TASK TO CARRY OUT =>
Copy the records below word for word, from the first line through the line that contains "2026.07.21.", and leave out any pictures.

Data records =>

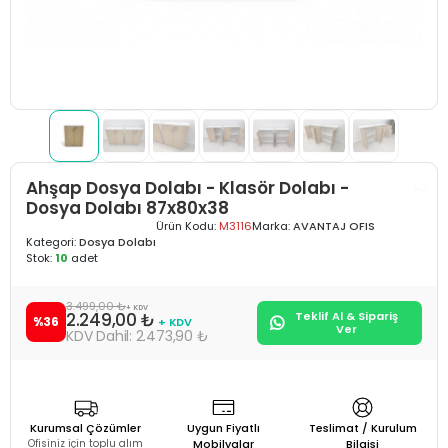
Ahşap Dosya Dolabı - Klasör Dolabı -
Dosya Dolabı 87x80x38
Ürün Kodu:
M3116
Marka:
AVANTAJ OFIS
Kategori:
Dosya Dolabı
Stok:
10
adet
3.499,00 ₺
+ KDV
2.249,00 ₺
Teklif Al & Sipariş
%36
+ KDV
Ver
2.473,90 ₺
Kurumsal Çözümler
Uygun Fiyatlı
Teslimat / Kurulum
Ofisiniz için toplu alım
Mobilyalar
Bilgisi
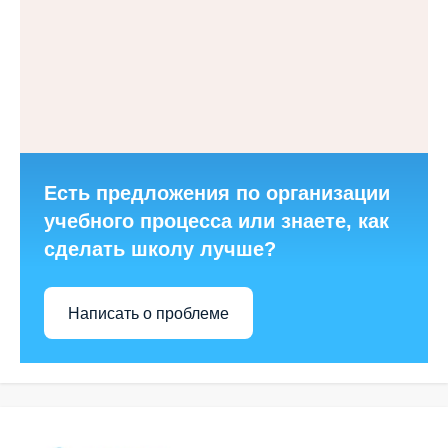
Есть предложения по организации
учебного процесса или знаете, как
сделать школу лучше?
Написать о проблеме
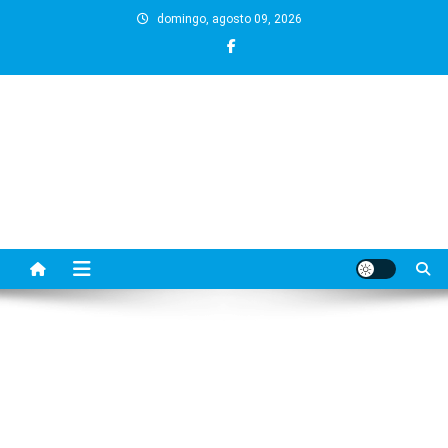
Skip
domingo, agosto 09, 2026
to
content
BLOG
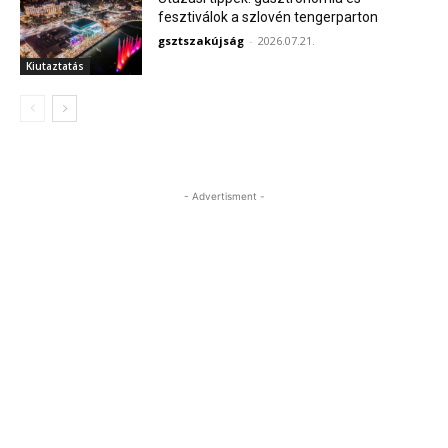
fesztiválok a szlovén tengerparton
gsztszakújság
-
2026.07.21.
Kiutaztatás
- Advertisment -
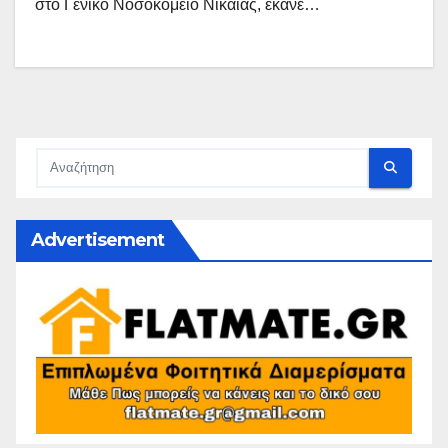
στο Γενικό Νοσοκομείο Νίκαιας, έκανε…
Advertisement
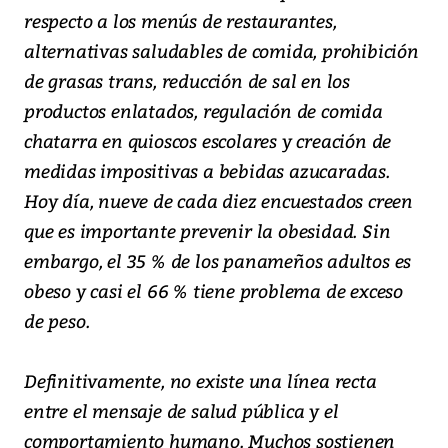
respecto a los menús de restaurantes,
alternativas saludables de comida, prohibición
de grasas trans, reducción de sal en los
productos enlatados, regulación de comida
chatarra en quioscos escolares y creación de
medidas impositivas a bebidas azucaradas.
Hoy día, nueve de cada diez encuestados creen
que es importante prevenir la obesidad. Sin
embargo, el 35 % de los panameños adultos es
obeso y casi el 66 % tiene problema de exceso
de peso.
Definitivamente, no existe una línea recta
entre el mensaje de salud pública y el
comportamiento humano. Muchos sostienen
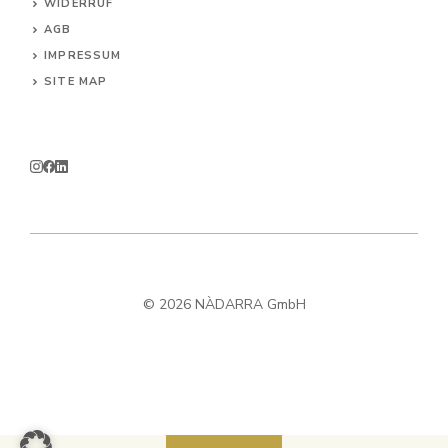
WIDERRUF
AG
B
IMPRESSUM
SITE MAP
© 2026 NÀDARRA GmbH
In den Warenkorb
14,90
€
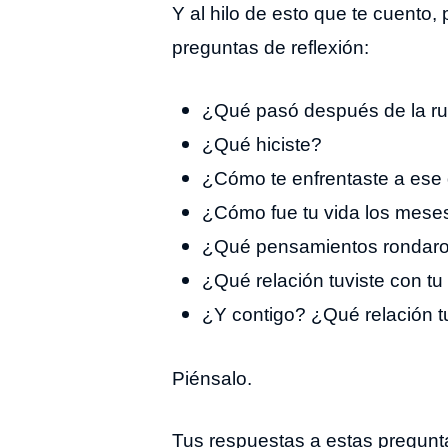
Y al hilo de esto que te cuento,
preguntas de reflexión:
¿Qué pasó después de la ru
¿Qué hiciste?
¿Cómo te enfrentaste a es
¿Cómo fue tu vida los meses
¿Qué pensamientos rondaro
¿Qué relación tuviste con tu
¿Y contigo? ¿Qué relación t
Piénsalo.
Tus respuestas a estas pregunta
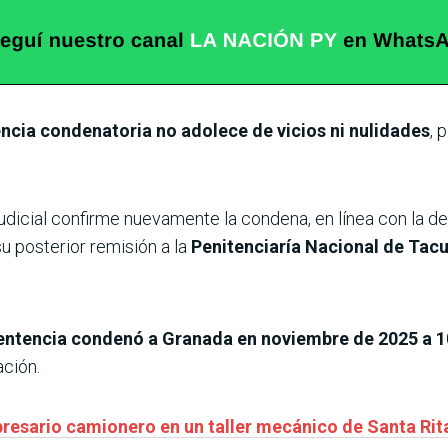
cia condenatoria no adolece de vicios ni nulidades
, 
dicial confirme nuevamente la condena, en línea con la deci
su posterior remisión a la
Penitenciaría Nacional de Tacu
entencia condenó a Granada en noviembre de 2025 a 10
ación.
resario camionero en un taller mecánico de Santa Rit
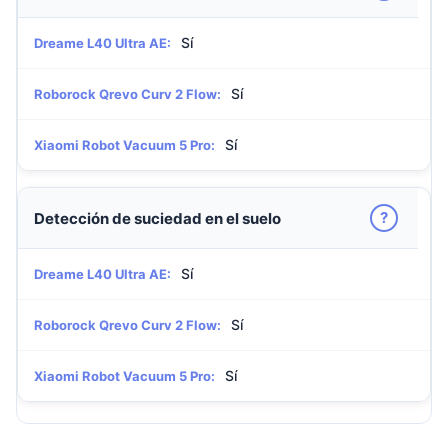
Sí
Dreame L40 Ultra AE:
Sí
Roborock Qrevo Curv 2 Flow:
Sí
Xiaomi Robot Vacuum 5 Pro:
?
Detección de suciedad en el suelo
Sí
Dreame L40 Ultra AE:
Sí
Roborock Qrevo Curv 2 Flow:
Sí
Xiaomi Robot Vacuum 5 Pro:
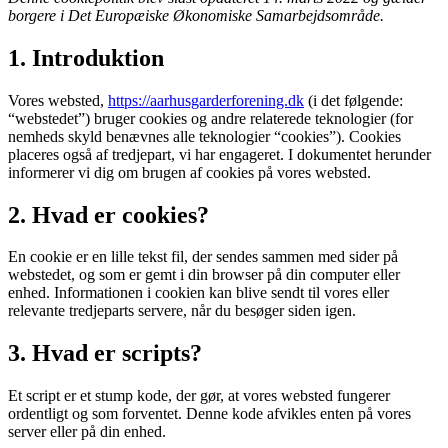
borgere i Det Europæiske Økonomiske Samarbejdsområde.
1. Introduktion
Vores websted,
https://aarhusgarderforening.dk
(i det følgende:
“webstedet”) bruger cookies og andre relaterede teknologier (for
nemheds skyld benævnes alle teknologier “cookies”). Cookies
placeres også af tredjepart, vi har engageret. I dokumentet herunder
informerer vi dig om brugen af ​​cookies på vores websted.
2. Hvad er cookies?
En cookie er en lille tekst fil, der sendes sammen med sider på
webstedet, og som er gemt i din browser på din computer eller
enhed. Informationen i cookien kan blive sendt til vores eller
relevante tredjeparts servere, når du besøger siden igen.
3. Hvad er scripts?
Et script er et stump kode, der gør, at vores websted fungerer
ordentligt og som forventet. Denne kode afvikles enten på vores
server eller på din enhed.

TASK ANSWER =>
Ahşap Dosya Dolabı - Klasör Dolabı -
Dosya Dolabı 87x80x38
Ürün Kodu:
M3116
Marka:
AVANTAJ OFIS
Kategori:
Dosya Dolabı
Stok:
10
adet
3.499,00 ₺
+ KDV
2.249,00 ₺
Teklif Al & Sipariş
%36
+ KDV
Ver
2.473,90 ₺
Kurumsal Çözümler
Uygun Fiyatlı
Teslimat / Kurulum
Ofisiniz için toplu alım
Mobilyalar
Bilgisi
Есть предложения по организации
учебного процесса или знаете, как
сделать школу лучше?
Написать о проблеме
Skip
domingo, agosto 09, 2026
to
content
BLOG
fesztiválok a szlovén tengerparton
gsztszakújság
-
2026.07.21.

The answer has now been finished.